Yeah. I'm curious as we come close to wrapping up, when I think of the kind of firms that you work with, John, do you have a sense to what's the size of firm that has maybe a full-time CFO in a financial shop doing this? And then maybe what's the size of firm that really could benefit from an accounting firm providing advisory services in that kind of space?


 

00:41:24

John: You know, it's all over the board. The smaller firms have a bookkeeper who knows QuickBooks or QBO. And they don't get great information. But by the end of the year, we get where we need to be. When you get to five attorneys, you start to have a controller, which again, is okay. They're a little better at the accounting part of it, but not really strategic.

00:41:46

And I'd say when you hit 30 professionals, they start to think about getting CFO, they have an executive committee and a management team. Ideally I think. You're looking at zero to, or 1 to 30 [00:42:00] attorneys when you get much bigger than that.

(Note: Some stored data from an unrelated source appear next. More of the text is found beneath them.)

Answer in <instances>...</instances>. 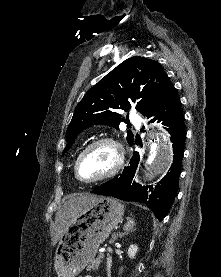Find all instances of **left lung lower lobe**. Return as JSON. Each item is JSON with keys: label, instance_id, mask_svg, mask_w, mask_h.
<instances>
[{"label": "left lung lower lobe", "instance_id": "0a47b994", "mask_svg": "<svg viewBox=\"0 0 221 277\" xmlns=\"http://www.w3.org/2000/svg\"><path fill=\"white\" fill-rule=\"evenodd\" d=\"M152 116L154 118L150 122L162 121L165 129L169 131L173 143V164L166 176L155 187L141 186L135 183L134 176L140 156L139 153L134 152L130 164L120 175L100 185L91 193L113 196L124 201L143 202L161 221L167 215L177 193L186 138L184 116L175 89L160 104Z\"/></svg>", "mask_w": 221, "mask_h": 277}]
</instances>
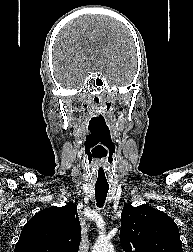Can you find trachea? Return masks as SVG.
<instances>
[{"label":"trachea","instance_id":"1","mask_svg":"<svg viewBox=\"0 0 193 252\" xmlns=\"http://www.w3.org/2000/svg\"><path fill=\"white\" fill-rule=\"evenodd\" d=\"M108 190H109L108 184H95V197L97 206L99 208L103 207L107 197Z\"/></svg>","mask_w":193,"mask_h":252}]
</instances>
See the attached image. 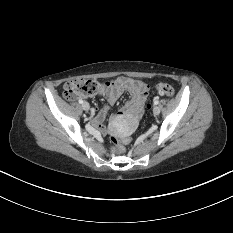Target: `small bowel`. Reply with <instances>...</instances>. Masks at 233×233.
<instances>
[{
	"instance_id": "c3829d8e",
	"label": "small bowel",
	"mask_w": 233,
	"mask_h": 233,
	"mask_svg": "<svg viewBox=\"0 0 233 233\" xmlns=\"http://www.w3.org/2000/svg\"><path fill=\"white\" fill-rule=\"evenodd\" d=\"M149 86L140 80L120 76L113 81L106 82L103 95L107 104L97 113L93 111V121L95 125L103 129L101 122L104 120L111 106H113L119 97L128 92L130 99L127 101L120 116L127 115L132 120H138L143 112V107L148 96Z\"/></svg>"
}]
</instances>
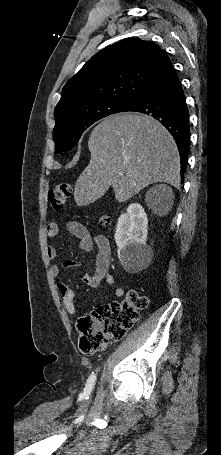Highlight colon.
Returning <instances> with one entry per match:
<instances>
[{
  "mask_svg": "<svg viewBox=\"0 0 221 455\" xmlns=\"http://www.w3.org/2000/svg\"><path fill=\"white\" fill-rule=\"evenodd\" d=\"M72 191L68 183H60L53 187L47 197L50 209L60 212ZM101 221L108 224L110 219L103 216ZM147 305L146 297L131 291L124 301L100 306L92 313L79 318L77 327L80 332V350L83 353H95L104 350L110 341L122 339L138 321L141 311Z\"/></svg>",
  "mask_w": 221,
  "mask_h": 455,
  "instance_id": "5ec220e1",
  "label": "colon"
}]
</instances>
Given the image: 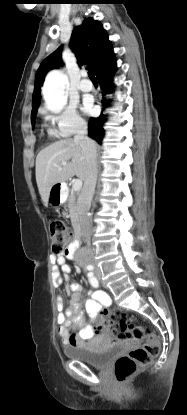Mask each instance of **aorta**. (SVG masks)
<instances>
[{
    "label": "aorta",
    "mask_w": 187,
    "mask_h": 415,
    "mask_svg": "<svg viewBox=\"0 0 187 415\" xmlns=\"http://www.w3.org/2000/svg\"><path fill=\"white\" fill-rule=\"evenodd\" d=\"M67 82L68 77L61 70H52L47 74L42 93L49 111L60 113L67 104V96L65 94Z\"/></svg>",
    "instance_id": "1"
}]
</instances>
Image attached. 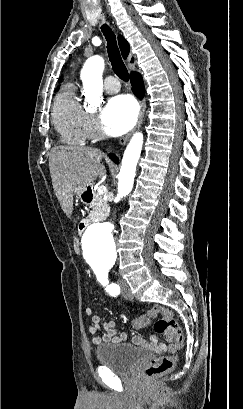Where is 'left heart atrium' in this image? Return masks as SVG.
<instances>
[{"label":"left heart atrium","instance_id":"left-heart-atrium-1","mask_svg":"<svg viewBox=\"0 0 243 409\" xmlns=\"http://www.w3.org/2000/svg\"><path fill=\"white\" fill-rule=\"evenodd\" d=\"M137 112V105L130 96L110 98L100 114L103 130L110 136L126 133L134 126Z\"/></svg>","mask_w":243,"mask_h":409}]
</instances>
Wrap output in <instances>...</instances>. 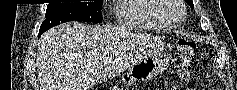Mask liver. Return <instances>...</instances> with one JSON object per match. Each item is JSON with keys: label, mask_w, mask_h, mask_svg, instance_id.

They have a finance department and I think some value could still be brought there because maybe they're not focusing on the right things.

00:42:09

It's just a different level of advisory. .

00:42:12

Jody: I definitely agree. I think the kind of, the value prop, I guess is that, you know, you get to a certain point and you think, I'm gonna bring this CFO in, and that CFO is gonna do all this stuff for me, and they're gonna be my accounting department.

00:42:27

In reality, that's not what a CFO is. So, you know that's more of what a controller is. And so it happens is that CFO will then hire a controller to do that stuff. And now that you're spending a lot of money. And so cuz you're hot, you're spending, you know, 250,000 plus for the CFO and you're spending another 150,000 for the controller.

00:42:45

And then you know that controller's like, well hey, I don't typically pay bills as a controller , you know, I've got my accounts payable department that does that. And so you can kinda see how it just kind of blossoms out to this giant. You know, financial department, which is definitely necessary, you know, as you get bigger.

00:43:00

But just kind of keeping that in mind when going into it, when you have nothing or a bookkeeper type personality there and you go to a CFO type personality, there's gonna be a, there's a lot of expense there that you're gonna occur pretty quickly in order to make everything work. .

00:43:15

John: There's a lot of risk too, in that you hire the right person.

00:43:18

I mean, think about all the football teams that are firing coaches right now, COO is the head coach of a football team. And you might make a mistake, a very costly mistake, or you might hit a home run. I mean, the Pittsburgh Steelers have had three coaches in their lifetime. They've figured something out.

00:43:35

But you're gonna have more than one CFO over the lifetime of a firm, and they don't all work out.

00:43:41

Tom: And I can also see, so it's interesting, the numbers you throughout John are pretty similar to what we see when we talk the digital agencies. And from a dollar perspective, kind of three to $5 million range of revenue, annual revenue is really that sweet spot of saying probably not big enough to afford a full-time CFO and the team that Jody described.

00:43:58

But you're too big to just have the [00:44:00] bookkeeper that only knows QBO. Right? And that's where we can help. And I think the advantage they have, and I can see for law firms with you is you've worked with so many, they may never even thought of leverage and utilization those things in those kind of terms, and they talk to you and you're like, oh, I know what other firms do, here's how they've implemented and how quickly I'm thinking they can ramp up.

00:44:17

to where you're really challenging 'em on. What about these couple things I see you guys needing to do in that real value of that experience that you bring in. Well, this has been really valuable. Thanks for helping us better understand sort of the law firms and some of the KPIs and also how it can expandand think about across industries.

00:44:36

John: Thank you. I've enjoyed it. 

Tom: Good. Hope everyone has a great day.

00:44:39

Jody: Yeah, it's been great. Thanks.